Strong Financials to Support Further Growth
Costco has historically maintained strong liquidity and solvency ratios
Costco is less levered vs its peers given its lower debt-to-equity ratio. In a high interest rate environment, this puts the company in a more advantageous position to take on debt when needed.
Additionally, the company’s impressive interest coverage ratios indicate a strong ability for the company to pay for outstanding debt obligations, and its strong operating income levels provide a safety net given its increasing cash balance.
Costco is also able to reward shareholders handsomely through generating substantial profits.
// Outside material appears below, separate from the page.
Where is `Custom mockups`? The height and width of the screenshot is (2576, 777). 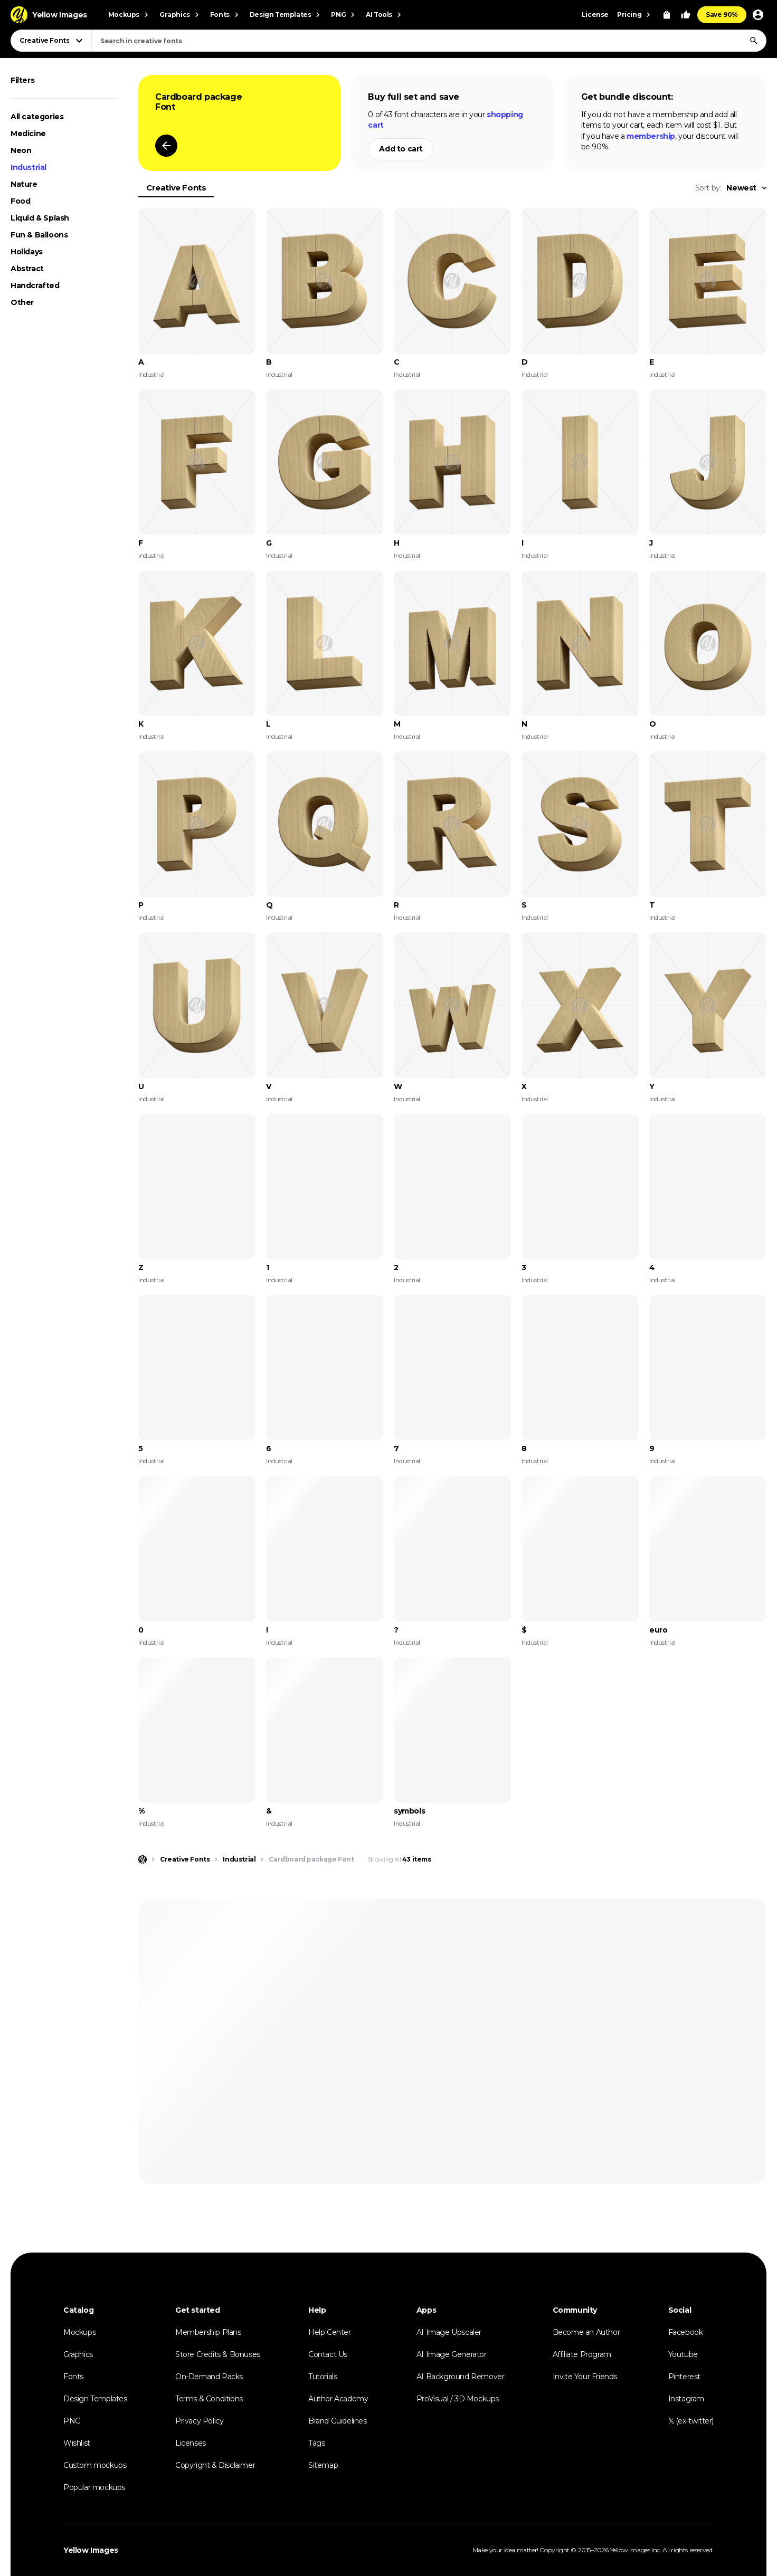 Custom mockups is located at coordinates (94, 2465).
Costco’s improving ROA displays the company’s increasing efficiency in utilizing its assets and managing its balance sheet to constantly generate profit
Costco has maintained consistent and resilient ROE growth as compared to the increased volatility
Valuation
Current Multiple is above the historical average but given its strong growth potential. There is potential for it to remain at 35-40x PE. EPS growth of 16.7% CAGR past 3 years. Assuming same forward P/E ratio of 38 and EPS of $15.33 (assuming same earnings growth), implied share price= $582.54 (11% Upside)
*Do note that all of this is for information only and should not be taken as investment advice. If you should choose to invest in any of the stocks, you do so at your own risk.